Task instructions: What is wanted is every line below from the one with "y sealant can" up to and including the one with "How many passengers can", retyped exactly, pictures excluded, nothing else.

Dataset entries:

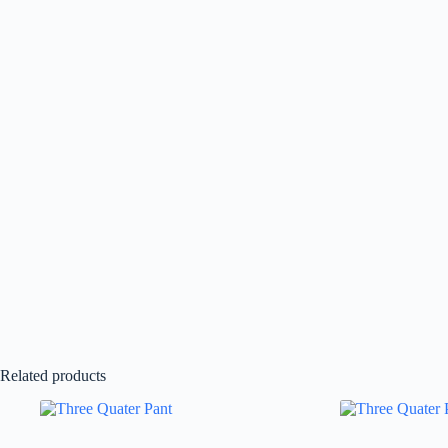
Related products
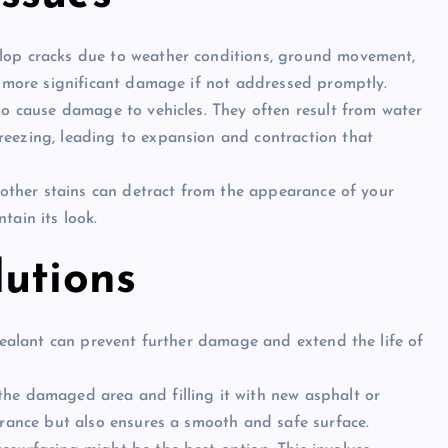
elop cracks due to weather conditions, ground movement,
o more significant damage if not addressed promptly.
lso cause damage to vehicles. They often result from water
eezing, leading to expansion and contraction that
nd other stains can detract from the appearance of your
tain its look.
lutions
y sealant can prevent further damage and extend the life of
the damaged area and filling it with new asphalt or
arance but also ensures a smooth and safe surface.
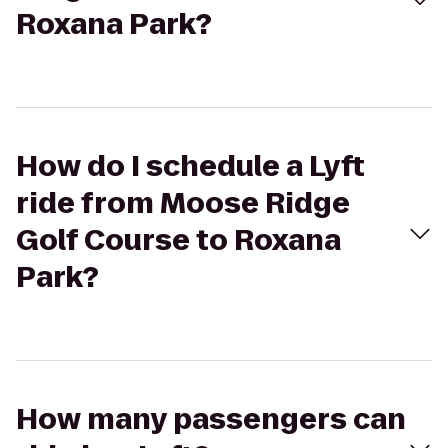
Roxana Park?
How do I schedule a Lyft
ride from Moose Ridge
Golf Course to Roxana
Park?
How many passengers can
* * *
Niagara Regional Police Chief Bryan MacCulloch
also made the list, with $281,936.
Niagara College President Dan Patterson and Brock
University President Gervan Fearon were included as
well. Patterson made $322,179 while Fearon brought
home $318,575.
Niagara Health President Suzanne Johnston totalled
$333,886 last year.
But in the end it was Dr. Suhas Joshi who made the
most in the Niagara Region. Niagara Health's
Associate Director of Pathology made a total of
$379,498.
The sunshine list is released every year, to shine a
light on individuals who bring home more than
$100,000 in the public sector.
* * *
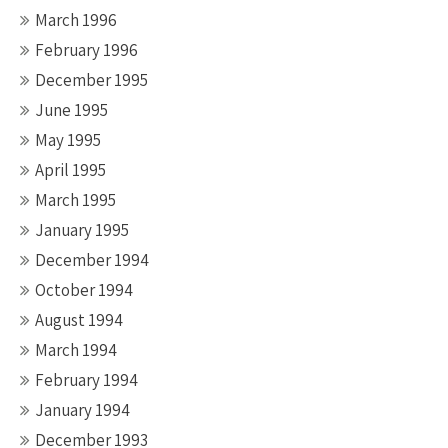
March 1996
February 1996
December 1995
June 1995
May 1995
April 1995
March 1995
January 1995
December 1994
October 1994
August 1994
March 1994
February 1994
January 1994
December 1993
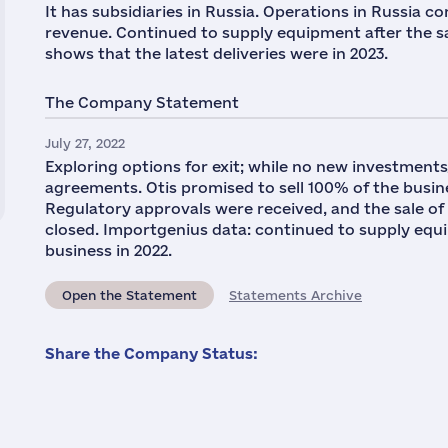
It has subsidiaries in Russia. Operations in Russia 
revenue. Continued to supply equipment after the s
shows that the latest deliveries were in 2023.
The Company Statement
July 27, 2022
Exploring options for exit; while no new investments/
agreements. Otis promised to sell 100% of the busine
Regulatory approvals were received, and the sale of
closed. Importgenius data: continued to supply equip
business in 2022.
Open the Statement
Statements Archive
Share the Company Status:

Task solution:
y sealant can prevent further damage and extend the life of
the damaged area and filling it with new asphalt or
arance but also ensures a smooth and safe surface.
Roxana Park?
How do I schedule a Lyft
ride from Moose Ridge
Golf Course to Roxana
Park?
How many passengers can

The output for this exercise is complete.